As a student, let me try to share my experiences. There is a certain unspoken, unstated protocol to asking questions. Not only are questions asked, but sometimes they are asked from a place of doubt or disbelief. So, there are certainly questions out on the floor, but it's going to be hard to fully put into words that culture.

The information comes out like a steady stream of water from a garden hose. You just have to be present, aware, and on track. The term 'to Bode' came into slang usage from Bode's early tendency to want to drink from a fire hose (my metaphor). I've heard Bode say he doesn't ask near the amount of questions anymore because the answers come if he is just patient or thinks about it some first. Good questions at the appropriate time are extremely useful, but a lot of questions with the answers to which you won't fully grasp can frustrate or retard the learning process. And a lot of 'bad' questions will slow down the entire class.

I'd also add Doc VERY much has a vision for a student moving along the curriculum. Because he knows where he wants the student to be at a certain level and has the material meticolously developed, I honestly think you could get by on very few 'why' questions. This is because the answers will come as a natural part of the material he has presented. That is a credit to the decades he has spent thinking about how to teach all this. The learning process is a steady pace, not a sprint.

Your rule sounds like a good one in a group class dedicated to physical training or first-level instruction. It might even be appropriate in other settings depending on the personalities and goals of your students -- i.e., if they lack discipline or seek only to be fighters.
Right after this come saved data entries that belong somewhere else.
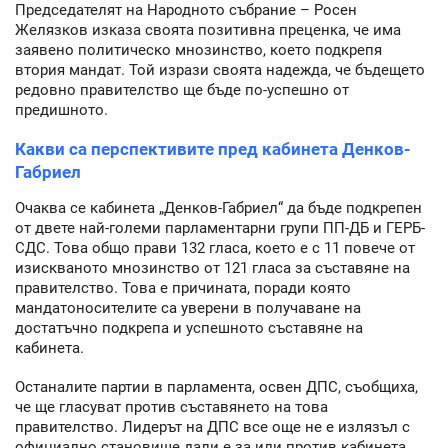
Председателят на Народното събрание – Росен
Желязков изказа своята позитивна преценка, че има
заявено политическо мнозинство, което подкрепя
втория мандат. Той изрази своята надежда, че бъдещето
редовно правителство ще бъде по-успешно от
предишното.
Какви са перспективите пред кабинета Денков-
Габриел
Очаква се кабинета „Денков-Габриел“ да бъде подкрепен
от двете най-големи парламентарни групи ПП-ДБ и ГЕРБ-
СДС. Това общо прави 132 гласа, което е с 11 повече от
изискваното мнозинство от 121 гласа за съставяне на
правителство. Това е причината, поради която
мандатоносителите са уверени в получаване на
достатъчно подкрепа и успешното съставяне на
кабинета.
Останалите партии в парламента, освен ДПС, съобщиха,
че ще гласуват против съставянето на това
правителство. Лидерът на ДПС все още не е излязъл с
официално становище дали е за или против кабинета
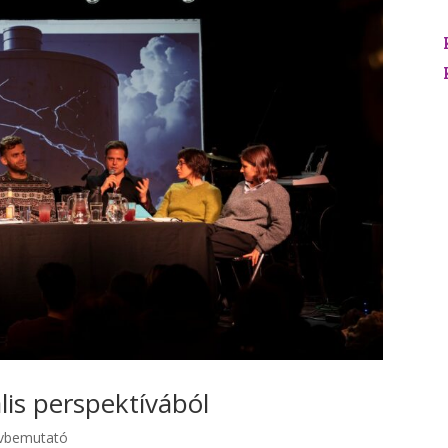
is perspektívából
vbemutató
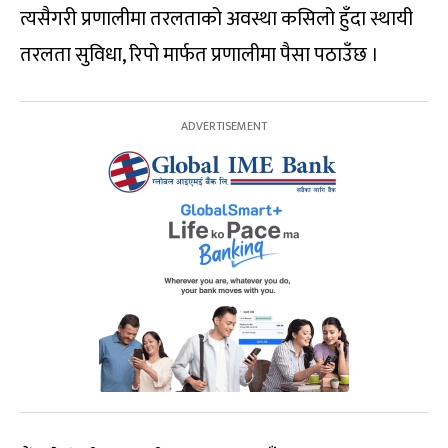
त्यसैगरी प्रणालीमा तरलताको अवस्था कसिलो हुँदा स्थायी
तरलता सुविधा, रिपो मार्फत प्रणालीमा पैसा पठाउँछ ।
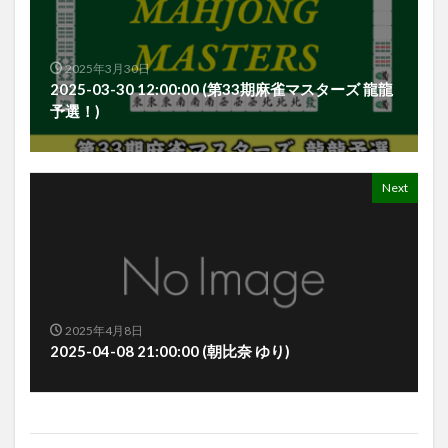
2025年3月30日
2025-03-30 12:00:00 (第33期麻雀マスターズ 龍龍
予選！)
Next
2025年4月8日
2025-04-08 21:00:00 (朝比奈 ゆり)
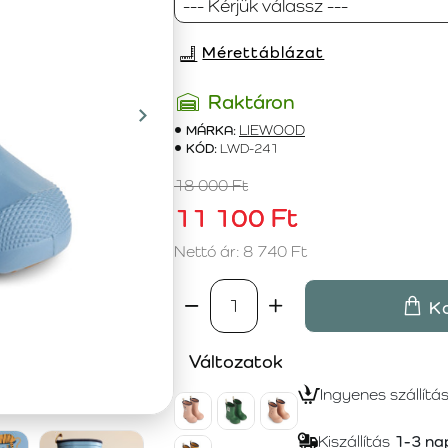
Mérettáblázat
Raktáron
MÁRKA:
LIEWOOD
KÓD:
LWD-241
18 000 Ft
11 100 Ft
Nettó ár: 8 740 Ft
K
Változatok
Ingyenes szállítá
Kiszállítás
1-3 na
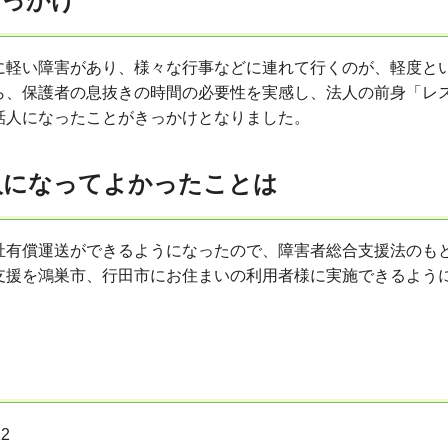
きっかけ
に軽い障害があり、様々な行事などに連れて行くのが、軽度と
ら、保護者の息抜きの時間の必要性を実感し、法人の前身「レ
話人になったことがきっかけとなりました。
人になってよかったことは
祉有償運送ができるようになったので、障害者総合支援法のも
支援を鴻巣市、行田市にお住まいの利用者様に実施できるよう
2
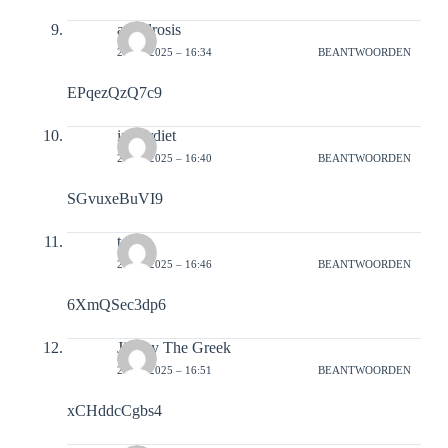
anhidrosis
21-02-2025 – 16:34
BEANTWOORDEN
EPqezQzQ7c9
imperdiet
21-02-2025 – 16:40
BEANTWOORDEN
SGvuxeBuVI9
tortor
21-02-2025 – 16:46
BEANTWOORDEN
6XmQSec3dp6
Jimmy The Greek
21-02-2025 – 16:51
BEANTWOORDEN
xCHddcCgbs4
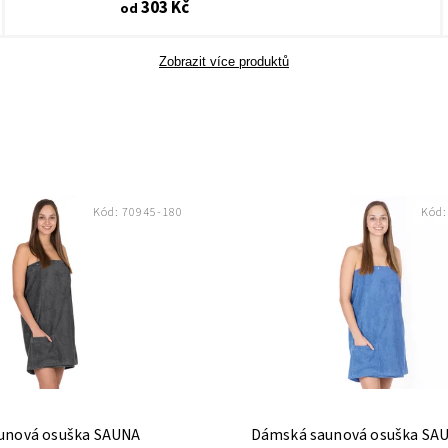
303 Kč
od
Zobrazit více produktů
Kód:
70945-180
Kód
unová osuška SAUNA
Dámská saunová osuška SA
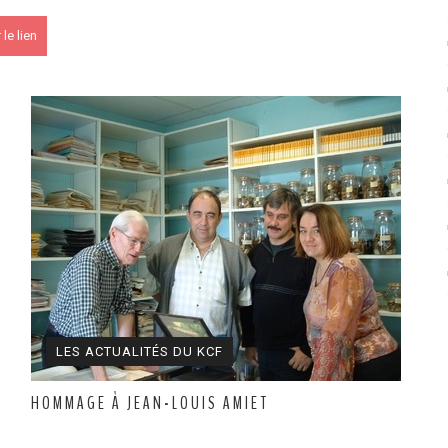
le lien
 KCF
PK 2026
s !
En savoir +
du KCF Nord
En savoir +
E :
Congrès de la SKS 2026
LES ACTUALITÉS DU KCF
HOMMAGE À JEAN-LOUIS AMIET
 Ile de France de Septembre
En savoir +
Doc is very much about function first. You don't need understand how or why it works. You aren't going to be teaching the material. In the beginning, the focus is on performing the material at the highest level possible. White belts need to perform first, understand later. It's the warrior and scholar dichotomy.

It sounds like a horrible rule for private lessons, advanced classes, and seminars. And it would run counter to nourishing real students of the art.

Doc didn't say he never explains why, it's just not the approach taken in the beginning. Seminars aren't with his students, so yes those are usually done somewhat differently. As Doc said, it really falls to the teacher to provide appropriate answers at the correct time.

Wow, Doc. I'm sorry to hear you say that. It seems you think a question is a challenge to your authority instead of an exploration of ideas. If that's the case, then that is sad.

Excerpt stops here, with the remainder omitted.